**Exercise objective**
Would you please set down the data again exactly as given, excluding the pictures?

Start of Data supplied

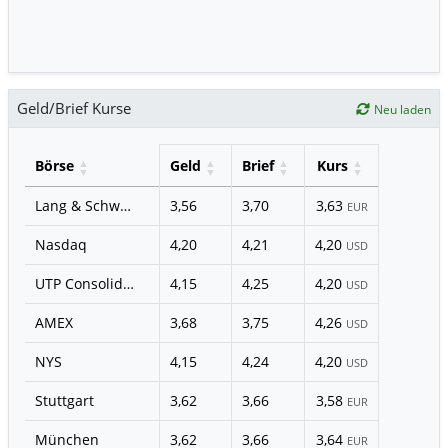
Geld/Brief Kurse
Neu laden
Börse
Geld
Brief
Kurs
Lang & Schwarz
3,56
3,70
3,63
EUR
Nasdaq
4,20
4,21
4,20
USD
UTP Consolidated
4,15
4,25
4,20
USD
AMEX
3,68
3,75
4,26
USD
NYS
4,15
4,24
4,20
USD
Stuttgart
3,62
3,66
3,58
EUR
München
3,62
3,66
3,64
EUR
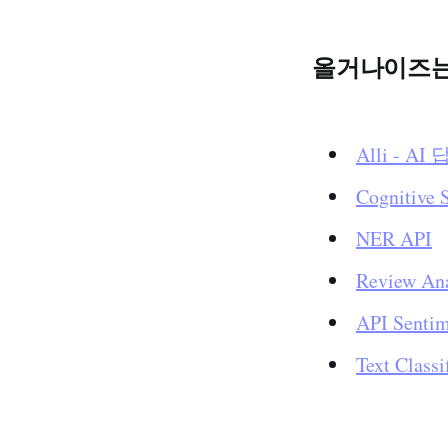
올거나이즈는 
Alli - A
Cognitiv
NER API
Review Ana
API Senti
Text Classi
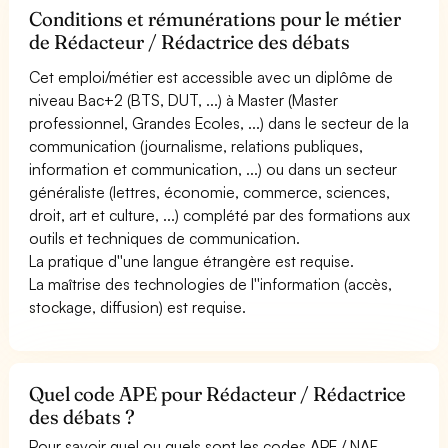
Conditions et rémunérations pour le métier
de Rédacteur / Rédactrice des débats
Cet emploi/métier est accessible avec un diplôme de
niveau Bac+2 (BTS, DUT, ...) à Master (Master
professionnel, Grandes Ecoles, ...) dans le secteur de la
communication (journalisme, relations publiques,
information et communication, ...) ou dans un secteur
généraliste (lettres, économie, commerce, sciences,
droit, art et culture, ...) complété par des formations aux
outils et techniques de communication.
La pratique d''une langue étrangère est requise.
La maîtrise des technologies de l''information (accès,
stockage, diffusion) est requise.
Quel code APE pour Rédacteur / Rédactrice
des débats ?
Pour savoir quel ou quels sont les codes APE / NAF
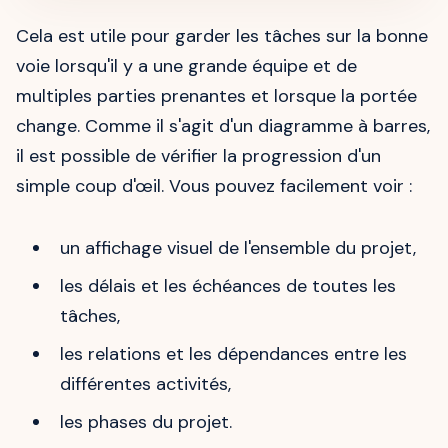
Cela est utile pour garder les tâches sur la bonne
voie lorsqu'il y a une grande équipe et de
multiples parties prenantes et lorsque la portée
change. Comme il s'agit d'un diagramme à barres,
il est possible de vérifier la progression d'un
simple coup d'œil. Vous pouvez facilement voir :
un affichage visuel de l'ensemble du projet,
les délais et les échéances de toutes les
tâches,
les relations et les dépendances entre les
différentes activités,
les phases du projet.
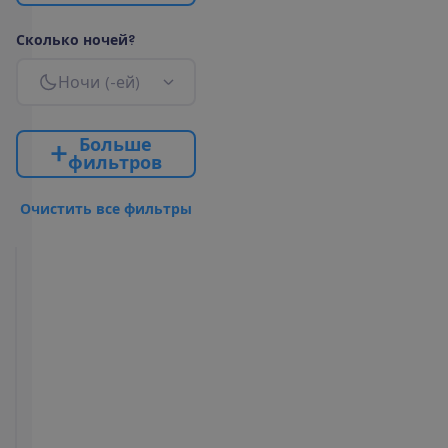
С
к
о
л
ь
к
о
н
о
ч
е
й
?
Н
о
ч
и
(
-
е
й
)
Б
о
л
ь
ш
е
ф
и
л
ь
т
р
о
в
О
ч
и
с
т
и
т
ь
в
с
е
ф
и
л
ь
т
р
ы
Superior
Garden
View
Все
2
40 m²
включено
+
У
д
о
б
с
т
в
а
в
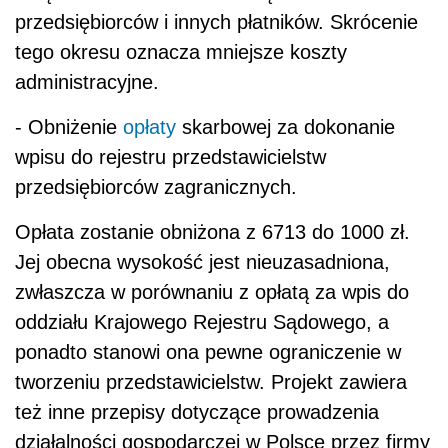
przedsiębiorców i innych płatników. Skrócenie
tego okresu oznacza mniejsze koszty
administracyjne.
- Obniżenie
opłaty
skarbowej za dokonanie
wpisu do rejestru przedstawicielstw
przedsiębiorców zagranicznych.
Opłata zostanie obniżona z 6713 do 1000 zł.
Jej obecna wysokość jest nieuzasadniona,
zwłaszcza w porównaniu z opłatą za wpis do
oddziału Krajowego Rejestru Sądowego, a
ponadto stanowi ona pewne ograniczenie w
tworzeniu przedstawicielstw. Projekt zawiera
też inne przepisy dotyczące prowadzenia
działalności gospodarczej w Polsce przez firmy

End of Data supplied

**Solution**
Geld/Brief Kurse
Neu laden
Börse
Geld
Brief
Kurs
Lang & Schwarz
3,56
3,70
3,63
EUR
Nasdaq
4,20
4,21
4,20
USD
UTP Consolidated
4,15
4,25
4,20
USD
AMEX
3,68
3,75
4,26
USD
NYS
4,15
4,24
4,20
USD
Stuttgart
3,62
3,66
3,58
EUR
München
3,62
3,66
3,64
EUR
올거나이즈는 
Alli - A
Cognitiv
NER API
Review Ana
API Senti
Text Classi
Conditions et rémunérations pour le métier
de Rédacteur / Rédactrice des débats
Cet emploi/métier est accessible avec un diplôme de
niveau Bac+2 (BTS, DUT, ...) à Master (Master
professionnel, Grandes Ecoles, ...) dans le secteur de la
communication (journalisme, relations publiques,
information et communication, ...) ou dans un secteur
généraliste (lettres, économie, commerce, sciences,
droit, art et culture, ...) complété par des formations aux
outils et techniques de communication.
La pratique d''une langue étrangère est requise.
La maîtrise des technologies de l''information (accès,
stockage, diffusion) est requise.
Quel code APE pour Rédacteur / Rédactrice
des débats ?
Pour savoir quel ou quels sont les codes APE / NAF
Cela est utile pour garder les tâches sur la bonne
voie lorsqu'il y a une grande équipe et de
multiples parties prenantes et lorsque la portée
change. Comme il s'agit d'un diagramme à barres,
il est possible de vérifier la progression d'un
simple coup d'œil. Vous pouvez facilement voir :
un affichage visuel de l'ensemble du projet,
les délais et les échéances de toutes les
tâches,
les relations et les dépendances entre les
différentes activités,
les phases du projet.
С
к
о
л
ь
к
о
н
о
ч
е
й
?
Н
о
ч
и
(
-
е
й
)
Б
о
л
ь
ш
е
ф
и
л
ь
т
р
о
в
О
ч
и
с
т
и
т
ь
в
с
е
ф
и
л
ь
т
р
ы
Superior
Garden
View
Все
2
40 m²
включено
+
У
д
о
б
с
т
в
а
в
przedsiębiorców i innych płatników. Skrócenie
tego okresu oznacza mniejsze koszty
administracyjne.
- Obniżenie
opłaty
skarbowej za dokonanie
wpisu do rejestru przedstawicielstw
przedsiębiorców zagranicznych.
Opłata zostanie obniżona z 6713 do 1000 zł.
Jej obecna wysokość jest nieuzasadniona,
zwłaszcza w porównaniu z opłatą za wpis do
oddziału Krajowego Rejestru Sądowego, a
ponadto stanowi ona pewne ograniczenie w
tworzeniu przedstawicielstw. Projekt zawiera
też inne przepisy dotyczące prowadzenia
działalności gospodarczej w Polsce przez firmy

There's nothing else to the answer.